Temperature affects on Zoos/Xenia?

gatorcsm

Member
I am going out of town today (only for 3 days) and earlier this week I decided I'd try putting the covers on the tank to see if I could get my evaporation rate down for the couple of days to make sure I'd have no problems. Any way, over the course of the day temp got to 84.5 and so I removed the covers. There weren't any visible problems. The following day, however, I noticed a few zoos and a small section of the xenia not looking so good. It now appears a larger section of zoos are sorta dying back. Not the whole rock, but just about 10-12 of the polyps have changed color a bit and look sort of shriveled.
The xenia that died were smaller stems that had just started to branch away on the rock from the main part of the colony. The rest of the corals have been doing great and all specs are in good standing:
1.024,
Ammonia/trites/trates=0/0/.2
Calcium = 430
Alk= 2.91 (slightly low, (usually around 3.4/5)
Magnesium=1275 (slightly low but very close)
Temp (now) = 81
Temp usually around 79-81
The rest of the corals are looking fine. Having a little die off in some damaged areas of the closed brain i just got (necrotic tissue loss?) but apparantly it's usually from collectioin and transport stress.. Hopefully it will/can begin to recover soon.
It began about a week after putting it in where one corner in the back would have pieces start to loosen and 'fall off' the skeleton. It is still receding some in that area, but is so far limited to the corner. Most of the areas that have any damage appear to be areas easily damaged during shipment/handling such as high spots or places that would have obviously been grabbed during collection...
Any ideas/comments on any of these occurences would be appreciated. Any suggestions on the brain would also be great. It's in the top third of the tank (90g AGA (24" high)) with 440w VHO (2 actinic/2 aquas).

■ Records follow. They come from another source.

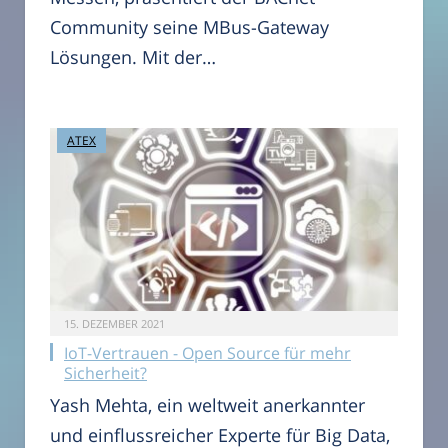
Community seine MBus-Gateway
Lösungen. Mit der…
ATEX
15. DEZEMBER 2021
IoT-Vertrauen - Open Source für mehr
Sicherheit?
Yash Mehta, ein weltweit anerkannter
und einflussreicher Experte für Big Data,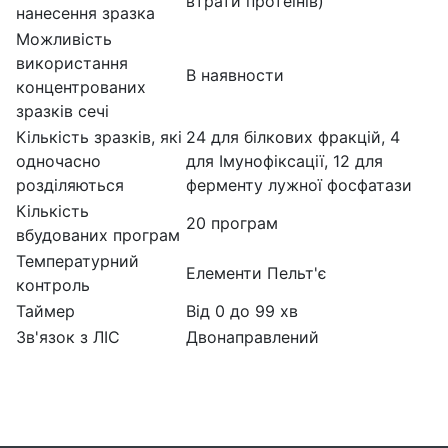
втрати протеїнів)
нанесення зразка
Можливість
використання
В наявности
концентрованих
зразків сечі
Кількість зразків, які
24 для білкових фракцій, 4
одночасно
для Імунофіксації, 12 для
розділяються
ферменту лужної фосфатази
Кількість
20 програм
вбудованих програм
Температурний
Елементи Пельт'є
контроль
Таймер
Від 0 до 99 хв
Зв'язок з ЛІС
Двонаправлений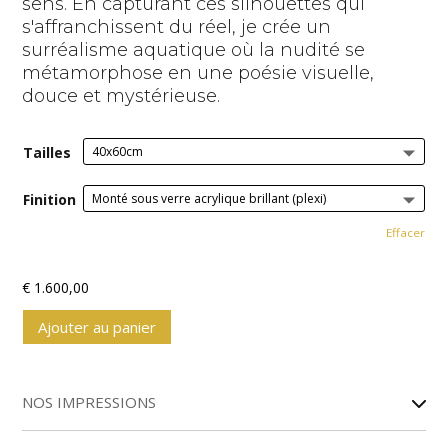
sens. En capturant ces silhouettes qui
s'affranchissent du réel, je crée un
surréalisme aquatique où la nudité se
métamorphose en une poésie visuelle,
douce et mystérieuse.
Tailles
Finition
Effacer
€
1.600,00
Ajouter au panier
A
l
NOS IMPRESSIONS
t
e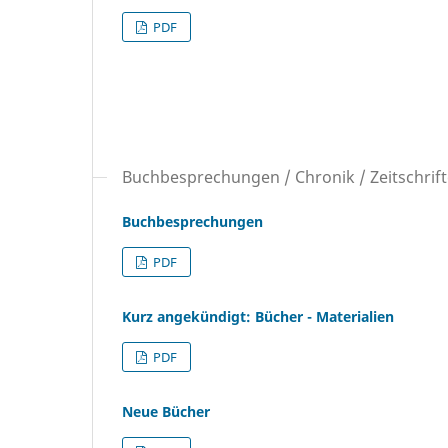
PDF
Buchbesprechungen / Chronik / Zeitschrif
Buchbesprechungen
PDF
Kurz angekündigt: Bücher - Materialien
PDF
Neue Bücher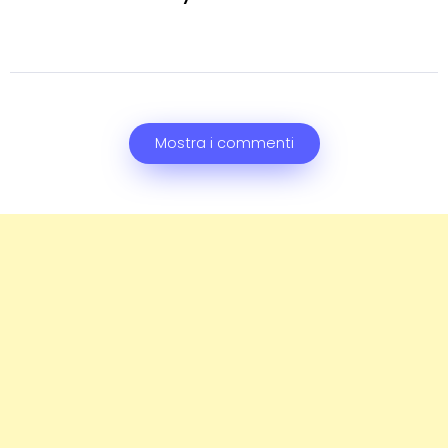
Mostra i commenti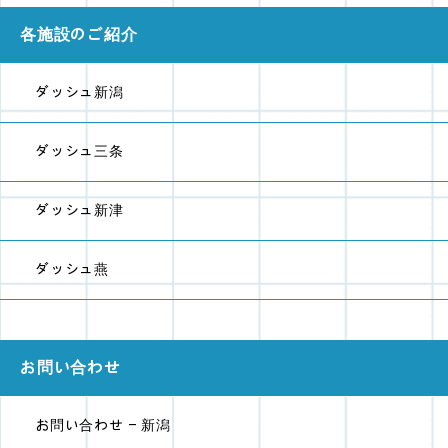
各施設のご紹介
ダッシュ新潟
ダッシュ三条
ダッシュ新津
ダッシュ燕
お問い合わせ
お問い合わせ - 新潟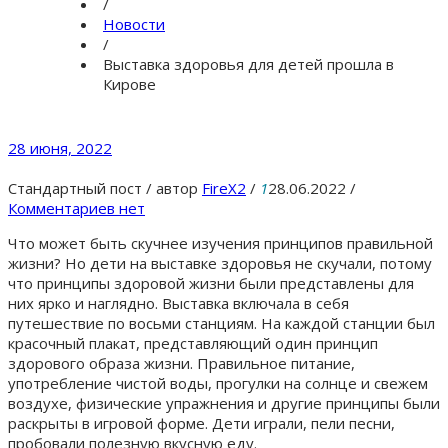
/
Новости
/
Выставка здоровья для детей прошла в
Кирове
28 июня, 2022
Стандартный пост
/
автор
FireX2
/
1
28.06.2022
/
Комментариев нет
Что может быть скучнее изучения принципов правильной
жизни? Но дети на выставке здоровья не скучали, потому
что принципы здоровой жизни были представлены для
них ярко и наглядно. Выставка включала в себя
путешествие по восьми станциям. На каждой станции был
красочный плакат, представляющий один принцип
здорового образа жизни. Правильное питание,
употребление чистой воды, прогулки на солнце и свежем
воздухе, физические упражнения и другие принципы были
раскрыты в игровой форме. Дети играли, пели песни,
пробовали полезную вкусную еду.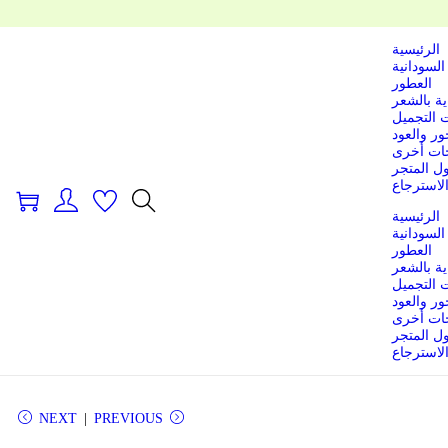
الرئيسية
السودانية
العطور
ية بالشعر
 التجميل
ور والعود
ات أخرى
ل المتجر
لاسترجاع
0
الرئيسية
السودانية
العطور
ية بالشعر
 التجميل
ور والعود
ات أخرى
ل المتجر
لاسترجاع
NEXT
PREVIOUS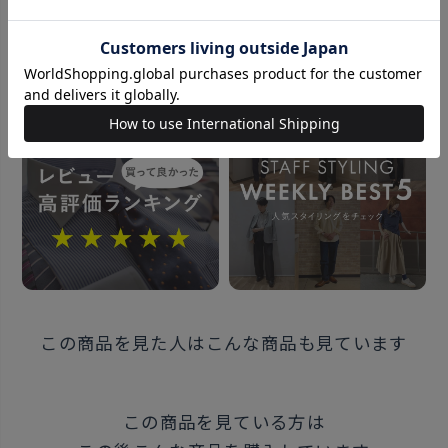
お気に入りのネクタイを、いつでもキレイにでき、長く
ご愛用頂けます。
おすすめコンテンツ
同じシリーズはこちら
素材
ポリエステル100%
全長：約145cm 大剣幅：8.0cm
原産国
この商品を見た人はこんな商品も見ています
中国
発売日
この商品を見ている方は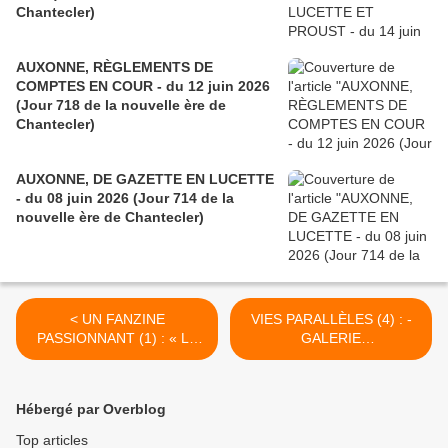
Chantecler)
AUXONNE, RÈGLEMENTS DE
COMPTES EN COUR - du 12 juin 2026
(Jour 718 de la nouvelle ère de
Chantecler)
AUXONNE, DE GAZETTE EN LUCETTE
- du 08 juin 2026 (Jour 714 de la
nouvelle ère de Chantecler)
< UN FANZINE
VIES PARALLÈLES (4) : -
PASSIONNANT (1) : « LE
GALERIE
MIROIR AUXONNAIS » - du
CHAMPAGNOLAISE du 24
19 AVRIL 2015 (J+2314
AVRIL 2015 (J+2319 après
après le vote négatif
le vote négatif fondateur) >
Hébergé par Overblog
fondateur)
Top articles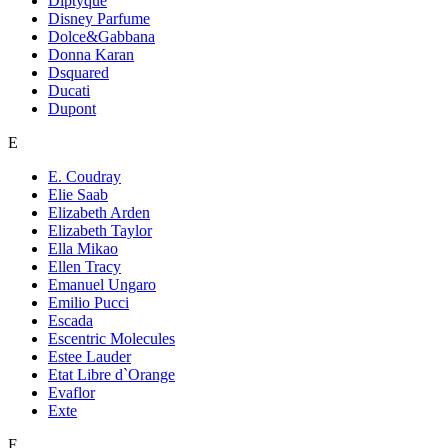
Diptyque
Disney Parfume
Dolce&Gabbana
Donna Karan
Dsquared
Ducati
Dupont
E
E. Coudray
Elie Saab
Elizabeth Arden
Elizabeth Taylor
Ella Mikao
Ellen Tracy
Emanuel Ungaro
Emilio Pucci
Escada
Escentric Molecules
Estee Lauder
Etat Libre d`Orange
Evaflor
Exte
F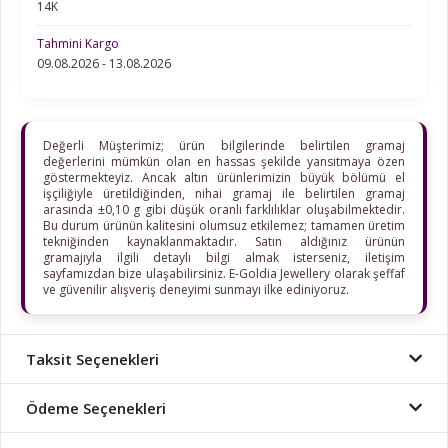
14K
Tahmini Kargo
09.08.2026 - 13.08.2026
Değerli Müşterimiz; ürün bilgilerinde belirtilen gramaj
değerlerini mümkün olan en hassas şekilde yansıtmaya özen
göstermekteyiz. Ancak altın ürünlerimizin büyük bölümü el
işçiliğiyle üretildiğinden, nihai gramaj ile belirtilen gramaj
arasında ±0,10 g gibi düşük oranlı farklılıklar oluşabilmektedir.
Bu durum ürünün kalitesini olumsuz etkilemez; tamamen üretim
tekniğinden kaynaklanmaktadır. Satın aldığınız ürünün
gramajıyla ilgili detaylı bilgi almak isterseniz, iletişim
sayfamızdan bize ulaşabilirsiniz. E-Goldia Jewellery olarak şeffaf
ve güvenilir alışveriş deneyimi sunmayı ilke ediniyoruz.
Taksit Seçenekleri
Ödeme Seçenekleri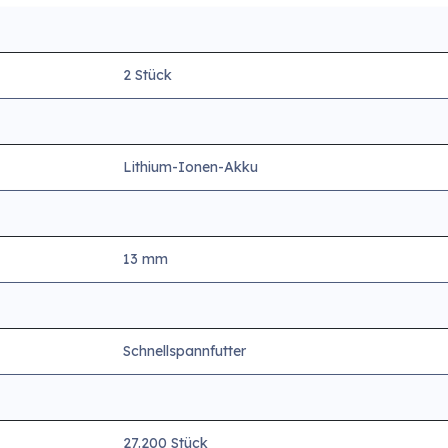
2 Stück
Lithium-Ionen-Akku
13 mm
Schnellspannfutter
27.200 Stück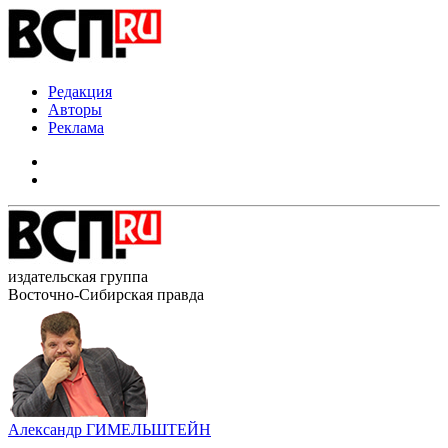
Редакция
Авторы
Реклама
издательская группа
Восточно-Сибирская правда
Александр ГИМЕЛЬШТЕЙН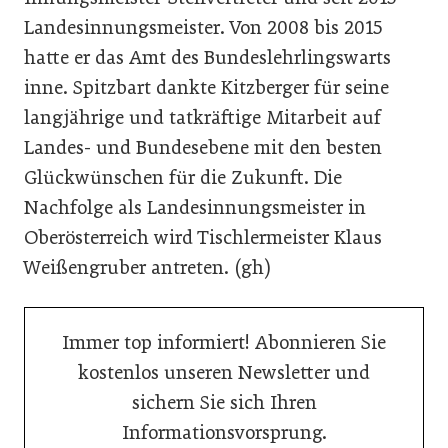
Landesinnungsmeister. Von 2008 bis 2015
hatte er das Amt des Bundeslehrlingswarts
inne. Spitzbart dankte Kitzberger für seine
langjährige und tatkräftige Mitarbeit auf
Landes- und Bundesebene mit den besten
Glückwünschen für die Zukunft. Die
Nachfolge als Landesinnungsmeister in
Oberösterreich wird Tischlermeister Klaus
Weißengruber antreten. (gh)
Immer top informiert! Abonnieren Sie
kostenlos unseren Newsletter und
sichern Sie sich Ihren
Informationsvorsprung.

Nightly has been putting out feeding tentacles and accepting mixture of meaty foods.
Other corals in the tank that appear fine are a frogspawn, the rest of the xenia, some different types of zoos, clove polyps, blastamussa, two colonies of green star polyps and two different ricordea rocks.
Thanks,
Gator
 

bang guy

Moderator
Hi Gator,
A sudden jump and dump in temp is pretty stressful. If you've got everything under control now then it should all recover. If you're still experiencing temperature spikes then I suggest you set you heater to keep the temp a bit higher, perhaps 83-84. That way the variation isn't so great. Your corals will do fine long term at that temp, it's the fluctuations that cause them damage.
I believe you're on the right track with your brain. Perhaps someone more familiar with closed brains can chime in with suggestions.